A few weeks ago I even got really close.  I found myself across the street from the original, more well-known Oakland location when my friend Neal and I checked out Jack London Square.  This time around I grabbed Neal again and headed to the newer location in San Francisco, namely because the project was almost over and--of the upcoming performers--the one playing tonight in SF was the one I most wanted to see.


I really, really, really wish I had both better pictures and some accompanying audio for this post, but all I had with me was my phone camera, and audio was, of course, discouraged (in fact, we witnessed what happens when somebody breaks that rule.  A guy down below in the crowd flashes his flashlight at the perp and makes the hand-to-the-throat, slashing motion.  Ooooooooooh).




Lookit that.  A boda fide jazz club, replete with two-top bistro tables, an amazing sound system, and just enough room cleared of tables for the feelin'-it couples there tonight to dance their asses off to Eddie Palmieri's salsa orchestra.  What energy (not so much from Eddie himself, who was celebrating his 75th birthday(!)--though one thing I do love about jazz musicians is that they just keep right on grooving into old age)!

I loved the moments when the musicians just kind of worked up into a frenzy, the pure joy coming through in their smiles.  And--as always when I listen to jazz--I spent a nice moment remembering my grandfather, who introduced me to the genre in the first place.  It was also really nice to sense Neal, who's a bit new to jazz/salsa at this point, feeling the groove too.

Though there's a week and a half left of my project, I can honestly say that my mission here has been accomplished.  Not because of today's activity alone, but because I can say with confidence that the year of reaching into new, unfamiliar realms has somehow led me right back to myself...to me...the version I always liked best and knew was still in there somewhere.  It seems a bit paradoxical, but it's true.

Tonight I will sleep well, and in a new kind of peace....




2 comments:

  1. Jazz is amazing, isn't it?
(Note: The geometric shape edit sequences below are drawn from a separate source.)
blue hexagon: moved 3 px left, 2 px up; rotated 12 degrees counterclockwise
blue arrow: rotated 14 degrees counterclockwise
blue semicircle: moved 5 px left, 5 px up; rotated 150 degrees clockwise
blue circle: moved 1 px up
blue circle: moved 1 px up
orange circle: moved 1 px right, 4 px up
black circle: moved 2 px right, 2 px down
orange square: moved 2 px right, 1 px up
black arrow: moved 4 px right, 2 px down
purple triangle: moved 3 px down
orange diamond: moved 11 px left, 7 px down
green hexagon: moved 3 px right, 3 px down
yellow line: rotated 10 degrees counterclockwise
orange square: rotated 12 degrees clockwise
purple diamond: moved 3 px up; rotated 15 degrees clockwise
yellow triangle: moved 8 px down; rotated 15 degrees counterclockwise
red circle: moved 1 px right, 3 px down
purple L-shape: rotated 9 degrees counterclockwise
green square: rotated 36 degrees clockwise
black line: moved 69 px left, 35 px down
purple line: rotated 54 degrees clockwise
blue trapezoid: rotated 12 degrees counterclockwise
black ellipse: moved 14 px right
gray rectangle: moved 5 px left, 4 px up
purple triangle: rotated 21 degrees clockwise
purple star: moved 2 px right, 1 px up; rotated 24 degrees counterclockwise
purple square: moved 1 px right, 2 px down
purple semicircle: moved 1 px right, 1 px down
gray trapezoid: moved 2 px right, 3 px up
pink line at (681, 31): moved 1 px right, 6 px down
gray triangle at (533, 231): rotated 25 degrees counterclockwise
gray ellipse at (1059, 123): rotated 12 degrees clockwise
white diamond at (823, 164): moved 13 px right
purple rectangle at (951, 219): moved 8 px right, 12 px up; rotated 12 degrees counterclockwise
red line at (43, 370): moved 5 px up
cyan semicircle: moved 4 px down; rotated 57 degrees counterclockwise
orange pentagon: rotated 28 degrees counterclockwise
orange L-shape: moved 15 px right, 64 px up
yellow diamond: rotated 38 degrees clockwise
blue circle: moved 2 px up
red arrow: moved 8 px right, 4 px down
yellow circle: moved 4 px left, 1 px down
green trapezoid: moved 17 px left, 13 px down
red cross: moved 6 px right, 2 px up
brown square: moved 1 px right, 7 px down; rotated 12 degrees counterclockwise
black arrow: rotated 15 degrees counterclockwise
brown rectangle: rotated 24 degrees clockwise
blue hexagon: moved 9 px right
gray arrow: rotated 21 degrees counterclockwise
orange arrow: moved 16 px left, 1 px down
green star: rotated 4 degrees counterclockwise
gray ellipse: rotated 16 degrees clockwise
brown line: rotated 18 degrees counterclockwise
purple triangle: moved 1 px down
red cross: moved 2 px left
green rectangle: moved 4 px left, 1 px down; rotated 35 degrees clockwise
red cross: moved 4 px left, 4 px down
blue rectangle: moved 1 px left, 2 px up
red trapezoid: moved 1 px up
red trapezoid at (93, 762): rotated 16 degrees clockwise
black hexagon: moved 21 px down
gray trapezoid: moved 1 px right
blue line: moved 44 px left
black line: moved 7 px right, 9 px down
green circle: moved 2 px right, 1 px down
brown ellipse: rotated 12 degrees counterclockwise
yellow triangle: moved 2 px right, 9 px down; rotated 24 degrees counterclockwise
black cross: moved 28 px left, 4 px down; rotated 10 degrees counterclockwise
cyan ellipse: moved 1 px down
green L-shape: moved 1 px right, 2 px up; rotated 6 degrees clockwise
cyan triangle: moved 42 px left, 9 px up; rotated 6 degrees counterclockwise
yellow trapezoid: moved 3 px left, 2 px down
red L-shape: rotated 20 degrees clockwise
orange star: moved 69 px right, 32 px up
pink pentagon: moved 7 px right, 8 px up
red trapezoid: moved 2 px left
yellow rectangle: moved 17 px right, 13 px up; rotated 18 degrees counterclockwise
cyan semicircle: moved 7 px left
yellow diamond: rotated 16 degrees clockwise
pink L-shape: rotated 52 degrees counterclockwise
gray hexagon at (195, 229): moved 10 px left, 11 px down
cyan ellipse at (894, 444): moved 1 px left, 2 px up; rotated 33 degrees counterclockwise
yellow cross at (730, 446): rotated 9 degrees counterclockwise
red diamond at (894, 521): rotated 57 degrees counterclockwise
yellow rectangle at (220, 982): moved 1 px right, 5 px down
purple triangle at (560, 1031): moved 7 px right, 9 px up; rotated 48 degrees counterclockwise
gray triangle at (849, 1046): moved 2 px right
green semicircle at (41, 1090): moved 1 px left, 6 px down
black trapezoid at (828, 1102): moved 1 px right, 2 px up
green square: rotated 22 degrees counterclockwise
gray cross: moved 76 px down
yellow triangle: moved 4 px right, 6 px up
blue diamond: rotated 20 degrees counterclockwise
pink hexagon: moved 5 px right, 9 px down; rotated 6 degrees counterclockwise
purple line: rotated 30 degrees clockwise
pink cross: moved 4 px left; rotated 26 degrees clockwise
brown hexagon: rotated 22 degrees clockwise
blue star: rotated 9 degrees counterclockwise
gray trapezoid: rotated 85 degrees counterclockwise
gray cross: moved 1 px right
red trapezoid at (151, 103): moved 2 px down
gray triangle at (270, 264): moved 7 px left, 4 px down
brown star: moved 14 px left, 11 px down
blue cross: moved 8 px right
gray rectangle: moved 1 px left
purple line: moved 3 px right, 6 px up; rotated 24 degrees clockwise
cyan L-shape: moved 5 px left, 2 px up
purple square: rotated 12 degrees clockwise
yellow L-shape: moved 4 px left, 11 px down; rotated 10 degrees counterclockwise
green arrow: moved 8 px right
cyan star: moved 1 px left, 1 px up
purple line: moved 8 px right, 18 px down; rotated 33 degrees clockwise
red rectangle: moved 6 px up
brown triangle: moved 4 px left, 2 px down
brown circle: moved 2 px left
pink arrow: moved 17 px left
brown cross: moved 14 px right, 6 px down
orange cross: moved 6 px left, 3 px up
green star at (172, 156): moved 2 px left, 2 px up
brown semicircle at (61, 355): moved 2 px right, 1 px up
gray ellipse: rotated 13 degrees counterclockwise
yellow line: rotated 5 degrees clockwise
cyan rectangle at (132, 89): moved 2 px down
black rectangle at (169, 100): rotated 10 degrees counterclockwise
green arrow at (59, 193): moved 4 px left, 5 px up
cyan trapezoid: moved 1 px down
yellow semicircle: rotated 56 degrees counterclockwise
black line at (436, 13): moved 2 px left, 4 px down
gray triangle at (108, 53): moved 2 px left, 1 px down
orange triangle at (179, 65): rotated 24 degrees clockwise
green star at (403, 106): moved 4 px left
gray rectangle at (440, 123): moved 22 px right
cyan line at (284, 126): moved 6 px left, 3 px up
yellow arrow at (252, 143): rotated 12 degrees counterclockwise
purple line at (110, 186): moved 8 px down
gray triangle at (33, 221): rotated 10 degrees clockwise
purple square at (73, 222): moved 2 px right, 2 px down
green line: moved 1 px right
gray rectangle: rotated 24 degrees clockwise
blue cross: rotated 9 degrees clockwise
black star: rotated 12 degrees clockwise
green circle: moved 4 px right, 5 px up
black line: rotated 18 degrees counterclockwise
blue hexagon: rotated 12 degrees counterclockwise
I was on a work trip to Manhattan once, and I made a point of going to see the Blue Note. I paid full price, and had to sit at the bar, but I got to hear about 10 minutes of Horace Silver.

    He's gone now too.

    We have a local jazz club. The Hip Kitty. Jazz an fondue. My mind swims at the incongruity. But! It's jazz. I can walk there, but I've been only once. Life sometimes gets in the way of living. But high fives on Yoshi's!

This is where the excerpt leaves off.